5mg/d) Maintenance treatment
.
The general dose of hydroxychloroquine does not exceed 5mg/kg/d, divided into 1 to 2 times orally
.
The choice of immunosuppressive therapy is mainly based on the type of kidney pathology and the activity of the disease, combined with extrarenal disease
.
Commonly used immunosuppressants are mycophenolate mofetil (MMF), cyclophosphamide (CYC), azathioprine (AZA), calcineurin inhibitor (CNI) and so on
.
The treatment of proliferative LN (type Ⅲ/Ⅳ±Ⅴ) can be treated with hormone combined with MMF/AZA.
If the effect is not good, CNI or rituximab can be used, or a multi-target combination plan (hormone + MMF + other Crolimus)
.
The 2019 guidelines recommend a multi-target combination regimen as the preferred induction regimen for type Ⅲ and type Ⅳ, type Ⅲ/Ⅳ+V (especially nephrotic syndrome)) LN, while the norms only use it as an alternative treatment for proliferative LN (table 3)
.
Table 3 Standards and Recommendations for Induction Therapy in the 2019 Guidelines The 2019 Guidelines point out that it is best to reduce the dose of long-term maintenance hormones to less than 7.

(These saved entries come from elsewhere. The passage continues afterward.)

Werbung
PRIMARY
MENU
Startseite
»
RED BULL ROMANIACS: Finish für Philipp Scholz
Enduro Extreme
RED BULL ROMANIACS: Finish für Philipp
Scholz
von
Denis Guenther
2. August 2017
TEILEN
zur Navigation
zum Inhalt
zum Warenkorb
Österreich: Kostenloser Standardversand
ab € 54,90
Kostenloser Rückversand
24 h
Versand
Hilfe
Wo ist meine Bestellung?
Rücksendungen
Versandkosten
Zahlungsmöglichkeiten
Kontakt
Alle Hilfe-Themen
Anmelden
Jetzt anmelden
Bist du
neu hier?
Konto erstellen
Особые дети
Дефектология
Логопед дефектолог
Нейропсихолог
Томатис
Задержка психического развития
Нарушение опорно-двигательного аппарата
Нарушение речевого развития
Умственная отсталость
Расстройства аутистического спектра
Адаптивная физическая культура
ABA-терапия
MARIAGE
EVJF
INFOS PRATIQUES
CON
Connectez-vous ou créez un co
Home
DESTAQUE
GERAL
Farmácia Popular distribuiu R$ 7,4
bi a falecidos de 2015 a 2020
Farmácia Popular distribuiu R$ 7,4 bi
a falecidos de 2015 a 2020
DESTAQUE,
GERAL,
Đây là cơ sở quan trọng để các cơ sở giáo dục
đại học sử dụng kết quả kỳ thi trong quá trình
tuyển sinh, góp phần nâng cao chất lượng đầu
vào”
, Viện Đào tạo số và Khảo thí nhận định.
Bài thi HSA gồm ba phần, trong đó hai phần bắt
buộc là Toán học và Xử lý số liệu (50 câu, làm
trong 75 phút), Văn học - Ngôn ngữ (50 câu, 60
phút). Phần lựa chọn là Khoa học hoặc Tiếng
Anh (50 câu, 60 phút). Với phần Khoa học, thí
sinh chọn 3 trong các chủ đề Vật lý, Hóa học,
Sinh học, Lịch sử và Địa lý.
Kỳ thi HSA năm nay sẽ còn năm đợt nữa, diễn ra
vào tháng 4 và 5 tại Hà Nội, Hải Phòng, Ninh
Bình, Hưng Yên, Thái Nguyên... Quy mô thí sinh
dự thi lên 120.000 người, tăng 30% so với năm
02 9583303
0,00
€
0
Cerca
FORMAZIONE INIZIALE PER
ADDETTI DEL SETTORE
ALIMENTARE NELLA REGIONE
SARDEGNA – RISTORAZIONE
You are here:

5 mg/d, and stop if conditions permit
.
The "Specifications" recommends the use of a smaller amount of hormones: maintenance treatment can use low-dose hormones (2.
5~5.
0mg/d) combined with MMF/AZA
.
Other treatment of LN patients with urine protein>0.
5g/24h should use angiotensin converting enzyme inhibitor (ACEI)/angiotensin receptor antagonist (ARB) drugs, blood pressure should be <130/80mmHg
.
Patients with positive antiphospholipid antibodies can be given a small dose of aspirin
.
Patients with large proteinuria and serum albumin <20g/L have a higher risk of thrombosis, and anticoagulation therapy may be considered
.
With the continuous optimization of the treatment of lupus nephritis, the remission rate of patients has increased significantly.
The 10-year renal survival rate of lupus nephritis in China can reach 81%~98%
.
In the future, as more treatment options are explored and optimized, it is believed that the current high recurrence rate of lupus nephritis will also be greatly improved
.
References: 1.
Zhang Hui, Yang Niansheng, Lu Jing, et al.
Standards for diagnosis and treatment of lupus nephritis[J].
Chinese Journal of Internal Medicine, 2021,60(9):784-790.
2.
Chinese Lupus Nephritis Diagnosis and Treatment Guidelines Compilation Group.
Chinese Lupus Guidelines for the diagnosis and treatment of nephritis[J].
Chinese Medical Journal,2019,99(44):3441-3455.